Furthermore, behavioural responses may be specific to the species under investigation. For example, a hedgehog might curl up into a ball as a typical fear response. While this may be easy to interpret, other idiosyncratic responses may not.
A number of strategies have been devised for combating these issues. In-depth knowledge of the species under investigation is a must. Experience and familiarity with a particular species will lead to a better ability to understand an animal’s behaviour. New animal workers are likely to be more anthropomorphic, drawing from their experience with other people instead of using experience to make a more accurate conclusion.
Another strategy to reduce risks imposed by unknown or overlooked differences, and one eequired by law, is to use at least two differnt species. Doing so reduces the chances that unwanted responses will be seen in different species and therefore they are likely to be exhibited by humans too.

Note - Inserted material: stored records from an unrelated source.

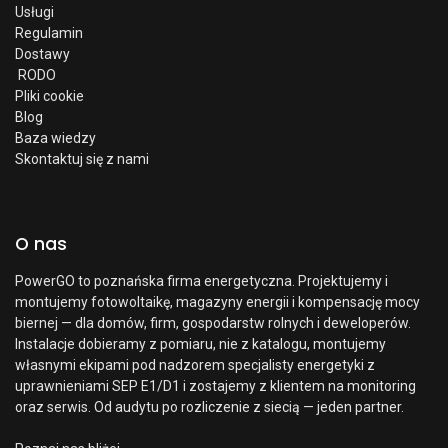
Usługi
Regulamin
Dostawy
RODO
Pliki cookie
Blog
Baza wiedzy
Skontaktuj się z nami
O nas
PowerGO to poznańska firma energetyczna. Projektujemy i
montujemy fotowoltaikę, magazyny energii i kompensację mocy
biernej — dla domów, firm, gospodarstw rolnych i deweloperów.
Instalacje dobieramy z pomiaru, nie z katalogu, montujemy
własnymi ekipami pod nadzorem specjalisty energetyki z
uprawnieniami SEP E1/D1 i zostajemy z klientem na monitoring
oraz serwis. Od audytu po rozliczenie z siecią — jeden partner.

Some proteins remain relatively conserved across a wide range of species. Concentrating on these specific proteins that share a great deal of similarity between their human counterparts are more liekly to lead to more reliable results. For example, the muscarinic receptor family has been well conserved throughout evolution such that the human and rat receptors share a very similar agonist/antagonist profile. Therefore, it is very probable that drugs acting on rat muscarinic receptors will elicit similar responses in humans.
More recently, genetic engineer promises to make animal models even more clinically relevant. Genetic manipulation has already delivered knockout animals, not expressing particular genes, and transgenic animals, expressing genes belonging to another species, but in 2008 a chimeric mouse with 90% human hepatocytes (liver cells) was produced. Until now, the best tool for studying the effects of drugs on the liver would be to use actual human liver (another strategy for overcoming species differences is to use human cells if possible), but the chimeric mouse has already shown great potential. The liver is mainly responsible for the pharmacokinetics of a drug, as it is the primary place that drugs are metabolised, which has subsequent effects on the toxicity and efficacy of that drug. The chimeric mouse has shown a similar pharmacokinetic profile to the human donor, as well as human-specific metabolites not ordinarily found in mice, making this an excellent model with which to study pharmacokinetics and toxicity. This advancement brings with it all the benefits of testing drugs on an actual human target, without any of the ethical considerations raised with human testing.